#### RECORDED INFORMATION
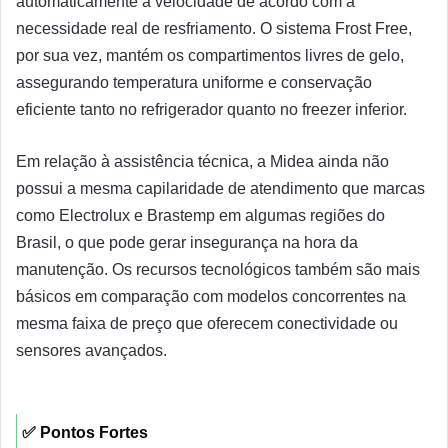
automaticamente a velocidade de acordo com a
necessidade real de resfriamento. O sistema Frost Free,
por sua vez, mantém os compartimentos livres de gelo,
assegurando temperatura uniforme e conservação
eficiente tanto no refrigerador quanto no freezer inferior.
Em relação à assistência técnica, a Midea ainda não
possui a mesma capilaridade de atendimento que marcas
como Electrolux e Brastemp em algumas regiões do
Brasil, o que pode gerar insegurança na hora da
manutenção. Os recursos tecnológicos também são mais
básicos em comparação com modelos concorrentes na
mesma faixa de preço que oferecem conectividade ou
sensores avançados.
✅ Pontos Fortes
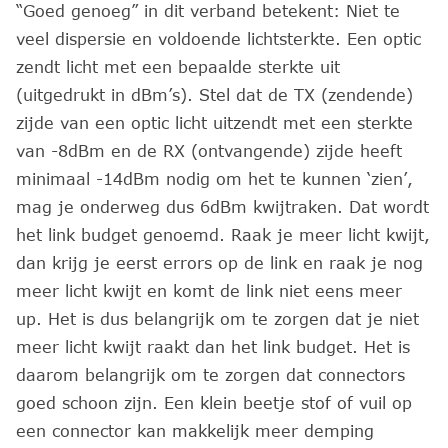
“Goed genoeg” in dit verband betekent: Niet te
veel dispersie en voldoende lichtsterkte. Een optic
zendt licht met een bepaalde sterkte uit
(uitgedrukt in dBm’s). Stel dat de TX (zendende)
zijde van een optic licht uitzendt met een sterkte
van -8dBm en de RX (ontvangende) zijde heeft
minimaal -14dBm nodig om het te kunnen ‘zien’,
mag je onderweg dus 6dBm kwijtraken. Dat wordt
het link budget genoemd. Raak je meer licht kwijt,
dan krijg je eerst errors op de link en raak je nog
meer licht kwijt en komt de link niet eens meer
up. Het is dus belangrijk om te zorgen dat je niet
meer licht kwijt raakt dan het link budget. Het is
daarom belangrijk om te zorgen dat connectors
goed schoon zijn. Een klein beetje stof of vuil op
een connector kan makkelijk meer demping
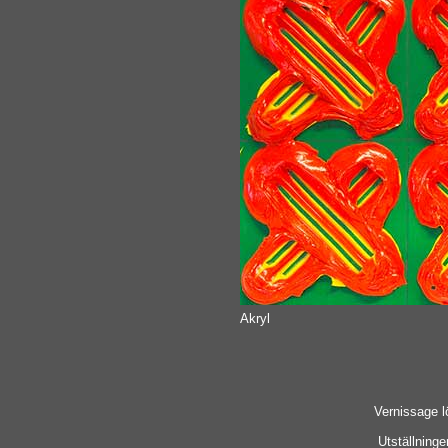
Akryl
Vernissage l
Utställninge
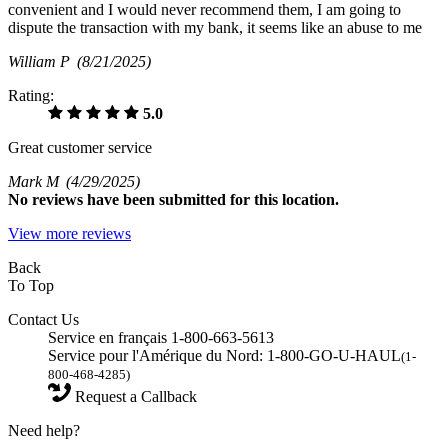
convenient and I would never recommend them, I am going to
dispute the transaction with my bank, it seems like an abuse to me
William P
(8/21/2025)
Rating:
5.0
Great customer service
Mark M
(4/29/2025)
No
reviews have been submitted for this location.
View more reviews
Back
To Top
Contact Us
Service en français 1-800-663-5613
Service pour l'Amérique du Nord: 1-800-GO-U-HAUL
(1-
800-468-4285)
Request a Callback
Need help?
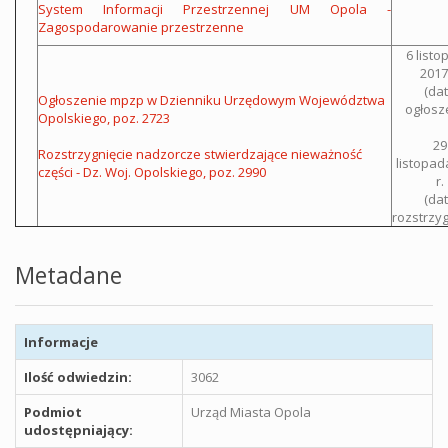
System Informacji Przestrzennej UM Opola -
Zagospodarowanie przestrzenne
6 list
2017 
(da
Ogłoszenie mpzp w Dzienniku Urzędowym Województwa
ogłosz
Opolskiego, poz. 2723
29
Rozstrzygnięcie nadzorcze stwierdzające nieważność
listopad
części - Dz. Woj. Opolskiego, poz. 2990
r.
(da
rozstrzyg
Metadane
Informacje
Ilość odwiedzin:
3062
Podmiot
Urząd Miasta Opola
udostępniający:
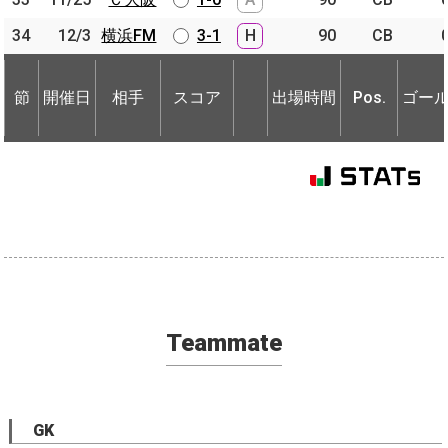
34
34
12/3
12/3
横浜FM
横浜FM
3-1
H
90
CB
節
開催日
相手
スコア
出場時間
Pos.
ゴー
節
節
開催日
開催日
相手
相手
スコア
出場時間
Pos.
ゴー
Teammate
GK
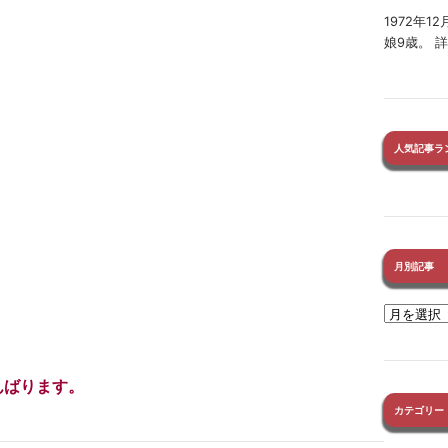
1972年
娘9歳。 
人気記事ラ
月別記事
んばります。
カテゴリー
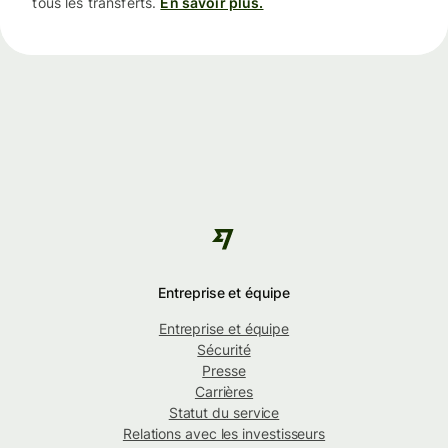
tous les transferts.
En savoir plus.
Entreprise et équipe
Entreprise et équipe
Sécurité
Presse
Carrières
Statut du service
Relations avec les investisseurs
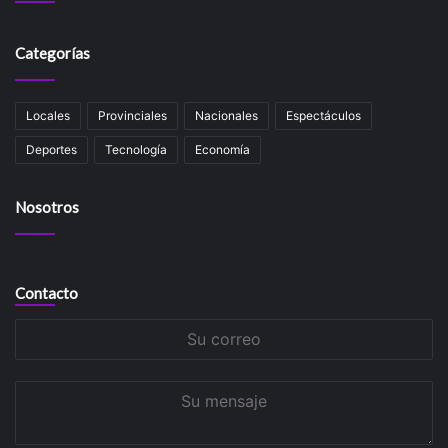
Categorías
Locales
Provinciales
Nacionales
Espectáculos
Deportes
Tecnología
Economía
Nosotros
Contacto
Su
correo
Su
mensaje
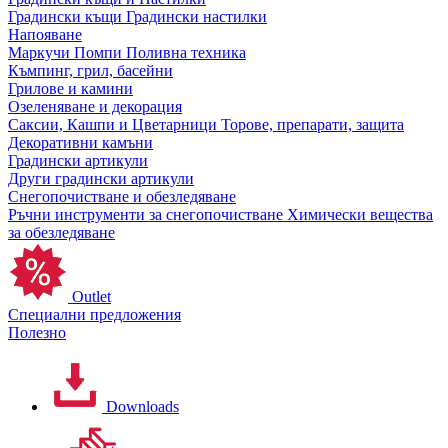
Градински къщи
Градински настилки
Напояване
Маркучи
Помпи
Поливна техника
Къмпинг, грил, басейни
Грилове и камини
Озеленяване и декорация
Саксии, Кашпи и Цветарници
Торове, препарати, защита
Декоративни камъни
Градински артикули
Други градински артикули
Снегопочистване и обезледяване
Ръчни инструменти за снегопочистване
Химически вещества
за обезледяване
Outlet
Специални предложения
Полезно
Downloads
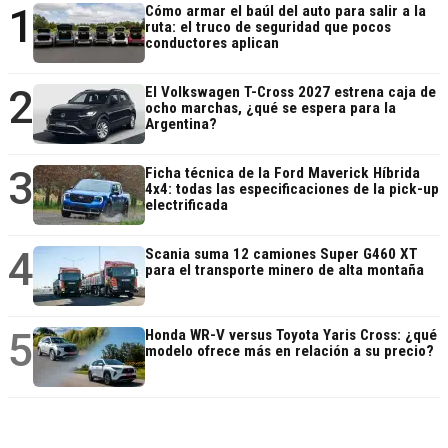
1
Cómo armar el baúl del auto para salir a la
ruta: el truco de seguridad que pocos
conductores aplican
2
El Volkswagen T-Cross 2027 estrena caja de
ocho marchas, ¿qué se espera para la
Argentina?
3
Ficha técnica de la Ford Maverick Híbrida
4x4: todas las especificaciones de la pick-up
electrificada
4
Scania suma 12 camiones Super G460 XT
para el transporte minero de alta montaña
5
Honda WR-V versus Toyota Yaris Cross: ¿qué
modelo ofrece más en relación a su precio?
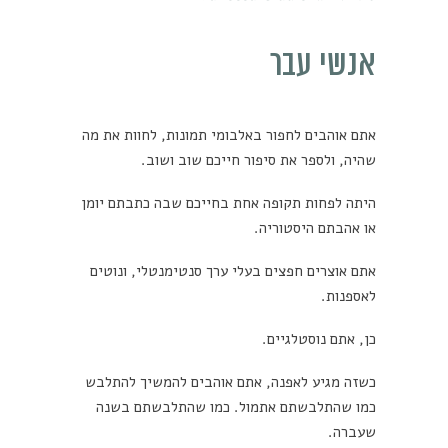
אנשי עבר
אתם אוהבים לחפור באלבומי תמונות, לחוות את מה
שהיה, ולספר את סיפור חייכם שוב ושוב.
היתה לפחות תקופה אחת בחייכם שבה כתבתם יומן
או אהבתם היסטוריה.
אתם אוצרים חפצים בעלי ערך סנטימנטלי, ונוטים
לאספנות.
כן, אתם נוסטלגיים.
כשזה מגיע לאפנה, אתם אוהבים להמשיך להתלבש
כמו שהתלבשתם אתמול. כמו שהתלבשתם בשנה
שעברה.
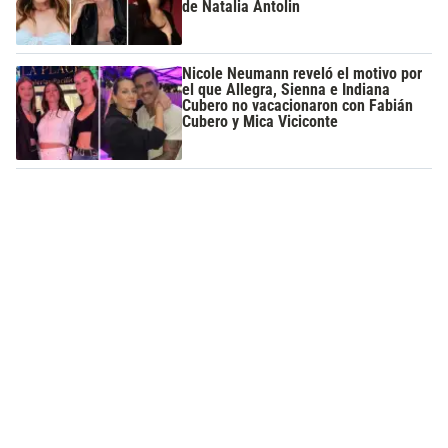
de Natalia Antolin
Nicole Neumann reveló el motivo por
el que Allegra, Sienna e Indiana
Cubero no vacacionaron con Fabián
Cubero y Mica Viciconte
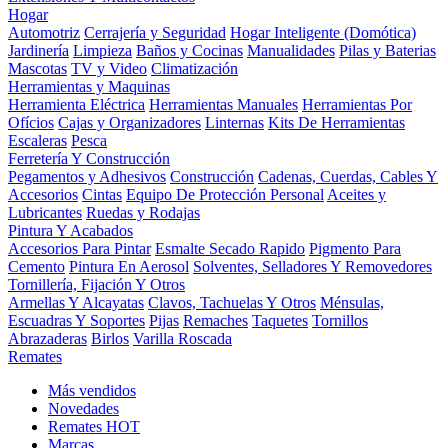
Hogar
Automotriz
Cerrajería y Seguridad
Hogar Inteligente (Domótica)
Jardinería
Limpieza
Baños y Cocinas
Manualidades
Pilas y Baterias
Mascotas
TV y Video
Climatización
Herramientas y Maquinas
Herramienta Eléctrica
Herramientas Manuales
Herramientas Por
Ofícios
Cajas y Organizadores
Linternas
Kits De Herramientas
Escaleras
Pesca
Ferretería Y Construcción
Pegamentos y Adhesivos
Construcción
Cadenas, Cuerdas, Cables Y
Accesorios
Cintas
Equipo De Protección Personal
Aceites y
Lubricantes
Ruedas y Rodajas
Pintura Y Acabados
Accesorios Para Pintar
Esmalte Secado Rapido
Pigmento Para
Cemento
Pintura En Aerosol
Solventes, Selladores Y Removedores
Tornillería, Fijación Y Otros
Armellas Y Alcayatas
Clavos, Tachuelas Y Otros
Ménsulas,
Escuadras Y Soportes
Pijas
Remaches
Taquetes
Tornillos
Abrazaderas
Birlos
Varilla Roscada
Remates
Más vendidos
Novedades
Remates
HOT
Marcas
########
◆ **TASK GOAL**:
Exact lines only, please. Repeat everything from the top of the records through the line containing "básicos em comparação", both ends in and pictures out.

◆ **COMPLETED TASK**:
automaticamente a velocidade de acordo com a
necessidade real de resfriamento. O sistema Frost Free,
por sua vez, mantém os compartimentos livres de gelo,
assegurando temperatura uniforme e conservação
eficiente tanto no refrigerador quanto no freezer inferior.
Em relação à assistência técnica, a Midea ainda não
possui a mesma capilaridade de atendimento que marcas
como Electrolux e Brastemp em algumas regiões do
Brasil, o que pode gerar insegurança na hora da
manutenção. Os recursos tecnológicos também são mais
básicos em comparação com modelos concorrentes na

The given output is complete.